Task —
Would you please copy each line of the data in which the string "Achievements" occurs?

Extracted information —
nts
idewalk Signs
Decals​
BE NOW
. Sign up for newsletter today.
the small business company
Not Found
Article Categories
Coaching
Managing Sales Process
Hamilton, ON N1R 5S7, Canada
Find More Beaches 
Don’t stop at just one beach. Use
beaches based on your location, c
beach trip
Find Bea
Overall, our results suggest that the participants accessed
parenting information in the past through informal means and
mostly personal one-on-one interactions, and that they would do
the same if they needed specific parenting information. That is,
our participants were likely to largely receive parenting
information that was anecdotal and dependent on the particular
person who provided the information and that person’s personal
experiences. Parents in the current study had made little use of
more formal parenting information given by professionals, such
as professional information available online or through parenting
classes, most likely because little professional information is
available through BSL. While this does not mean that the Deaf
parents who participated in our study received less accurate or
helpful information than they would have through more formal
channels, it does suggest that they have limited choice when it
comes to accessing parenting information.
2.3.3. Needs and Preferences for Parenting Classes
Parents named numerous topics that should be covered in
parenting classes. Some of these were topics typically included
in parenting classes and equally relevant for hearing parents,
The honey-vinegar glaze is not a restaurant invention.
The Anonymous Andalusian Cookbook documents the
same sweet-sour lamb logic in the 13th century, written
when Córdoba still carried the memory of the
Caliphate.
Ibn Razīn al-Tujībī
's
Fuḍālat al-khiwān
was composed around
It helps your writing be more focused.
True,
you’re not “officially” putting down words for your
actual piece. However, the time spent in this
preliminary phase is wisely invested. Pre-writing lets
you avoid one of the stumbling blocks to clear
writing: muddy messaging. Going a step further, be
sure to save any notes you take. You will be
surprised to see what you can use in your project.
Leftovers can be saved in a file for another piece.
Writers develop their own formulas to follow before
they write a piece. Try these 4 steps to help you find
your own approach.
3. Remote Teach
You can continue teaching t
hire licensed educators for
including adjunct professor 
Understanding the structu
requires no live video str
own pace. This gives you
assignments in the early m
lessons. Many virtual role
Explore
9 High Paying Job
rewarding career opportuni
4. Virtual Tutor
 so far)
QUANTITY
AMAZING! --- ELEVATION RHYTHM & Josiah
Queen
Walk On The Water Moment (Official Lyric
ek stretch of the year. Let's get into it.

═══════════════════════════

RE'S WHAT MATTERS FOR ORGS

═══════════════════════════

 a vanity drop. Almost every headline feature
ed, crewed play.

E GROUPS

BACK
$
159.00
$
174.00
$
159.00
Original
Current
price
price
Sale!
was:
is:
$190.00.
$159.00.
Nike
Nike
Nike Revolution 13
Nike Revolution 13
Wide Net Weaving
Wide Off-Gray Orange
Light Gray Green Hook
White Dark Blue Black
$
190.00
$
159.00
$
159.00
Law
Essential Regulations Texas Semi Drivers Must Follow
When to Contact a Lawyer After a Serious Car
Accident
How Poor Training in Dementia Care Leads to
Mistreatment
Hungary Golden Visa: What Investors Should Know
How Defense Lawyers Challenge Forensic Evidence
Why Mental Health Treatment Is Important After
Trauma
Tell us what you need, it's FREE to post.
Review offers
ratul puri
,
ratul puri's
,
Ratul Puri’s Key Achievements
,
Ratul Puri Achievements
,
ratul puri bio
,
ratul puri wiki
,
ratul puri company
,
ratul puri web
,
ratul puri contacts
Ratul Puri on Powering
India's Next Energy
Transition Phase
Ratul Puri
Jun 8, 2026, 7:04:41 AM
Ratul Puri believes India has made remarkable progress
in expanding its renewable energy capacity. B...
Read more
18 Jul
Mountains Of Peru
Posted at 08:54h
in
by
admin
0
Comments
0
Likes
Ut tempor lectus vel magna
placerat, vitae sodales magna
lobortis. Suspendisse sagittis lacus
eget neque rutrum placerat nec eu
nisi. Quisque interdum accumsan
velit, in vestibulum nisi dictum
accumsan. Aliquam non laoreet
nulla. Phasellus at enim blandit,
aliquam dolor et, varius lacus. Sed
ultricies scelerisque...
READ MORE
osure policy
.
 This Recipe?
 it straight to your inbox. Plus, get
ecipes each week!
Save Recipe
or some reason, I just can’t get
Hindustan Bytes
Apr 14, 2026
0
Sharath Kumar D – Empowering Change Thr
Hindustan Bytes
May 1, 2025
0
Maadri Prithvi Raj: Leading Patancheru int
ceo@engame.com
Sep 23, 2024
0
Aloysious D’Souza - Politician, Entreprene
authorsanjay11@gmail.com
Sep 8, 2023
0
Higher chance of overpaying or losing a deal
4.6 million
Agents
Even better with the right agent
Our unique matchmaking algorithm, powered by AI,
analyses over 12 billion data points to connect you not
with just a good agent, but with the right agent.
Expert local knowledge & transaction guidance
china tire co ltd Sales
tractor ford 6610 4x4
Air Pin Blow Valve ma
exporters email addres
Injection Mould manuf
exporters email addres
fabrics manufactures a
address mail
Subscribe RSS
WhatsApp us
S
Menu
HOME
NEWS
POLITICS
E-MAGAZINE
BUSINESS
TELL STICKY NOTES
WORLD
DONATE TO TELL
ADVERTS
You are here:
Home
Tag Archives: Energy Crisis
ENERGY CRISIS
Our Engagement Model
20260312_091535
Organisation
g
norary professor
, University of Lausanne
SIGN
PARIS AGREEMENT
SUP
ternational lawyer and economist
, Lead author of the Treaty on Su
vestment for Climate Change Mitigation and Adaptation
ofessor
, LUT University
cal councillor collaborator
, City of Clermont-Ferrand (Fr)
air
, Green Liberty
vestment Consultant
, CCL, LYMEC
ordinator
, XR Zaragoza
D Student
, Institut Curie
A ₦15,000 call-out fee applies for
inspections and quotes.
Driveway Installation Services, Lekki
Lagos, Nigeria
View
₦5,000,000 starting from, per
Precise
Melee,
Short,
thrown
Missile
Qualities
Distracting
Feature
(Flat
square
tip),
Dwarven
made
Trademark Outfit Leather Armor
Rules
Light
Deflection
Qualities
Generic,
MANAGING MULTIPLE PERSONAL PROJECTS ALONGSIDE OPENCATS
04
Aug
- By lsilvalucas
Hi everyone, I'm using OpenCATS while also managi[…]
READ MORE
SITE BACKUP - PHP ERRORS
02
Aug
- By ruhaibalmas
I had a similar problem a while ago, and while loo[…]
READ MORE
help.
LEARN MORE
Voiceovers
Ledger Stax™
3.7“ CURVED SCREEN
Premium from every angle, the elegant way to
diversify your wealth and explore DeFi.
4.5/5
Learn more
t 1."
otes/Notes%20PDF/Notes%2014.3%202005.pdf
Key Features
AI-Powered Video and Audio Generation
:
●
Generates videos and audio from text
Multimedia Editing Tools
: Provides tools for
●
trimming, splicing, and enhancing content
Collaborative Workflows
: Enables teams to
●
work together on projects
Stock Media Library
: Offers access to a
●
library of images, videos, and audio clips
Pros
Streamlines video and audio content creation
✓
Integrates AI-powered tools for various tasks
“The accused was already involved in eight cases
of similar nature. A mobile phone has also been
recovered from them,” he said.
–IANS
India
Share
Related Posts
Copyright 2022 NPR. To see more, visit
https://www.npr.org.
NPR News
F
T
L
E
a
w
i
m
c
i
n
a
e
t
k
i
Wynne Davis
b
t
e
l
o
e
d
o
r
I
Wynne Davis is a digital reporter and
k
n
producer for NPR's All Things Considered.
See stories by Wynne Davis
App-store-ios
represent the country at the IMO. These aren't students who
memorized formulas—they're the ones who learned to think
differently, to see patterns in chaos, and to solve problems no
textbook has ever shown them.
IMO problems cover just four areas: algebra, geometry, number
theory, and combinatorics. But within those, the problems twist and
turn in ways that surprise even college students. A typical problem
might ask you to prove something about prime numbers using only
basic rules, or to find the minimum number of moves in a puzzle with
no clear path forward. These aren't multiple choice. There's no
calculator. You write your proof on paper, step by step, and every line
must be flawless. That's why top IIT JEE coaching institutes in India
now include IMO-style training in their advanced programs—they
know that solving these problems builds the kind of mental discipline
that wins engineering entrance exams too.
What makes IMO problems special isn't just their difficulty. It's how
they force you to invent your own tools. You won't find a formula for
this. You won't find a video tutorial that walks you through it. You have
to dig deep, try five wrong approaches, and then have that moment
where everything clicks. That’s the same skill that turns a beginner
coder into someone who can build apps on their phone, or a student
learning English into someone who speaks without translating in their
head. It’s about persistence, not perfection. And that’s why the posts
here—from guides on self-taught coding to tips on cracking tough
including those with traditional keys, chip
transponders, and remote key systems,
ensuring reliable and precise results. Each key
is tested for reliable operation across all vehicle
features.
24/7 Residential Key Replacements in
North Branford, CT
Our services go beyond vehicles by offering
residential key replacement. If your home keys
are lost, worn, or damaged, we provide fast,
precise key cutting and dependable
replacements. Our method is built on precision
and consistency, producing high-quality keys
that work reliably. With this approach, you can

Result of this exercise —
Ratul Puri’s Key Achievements
Ratul Puri Achievements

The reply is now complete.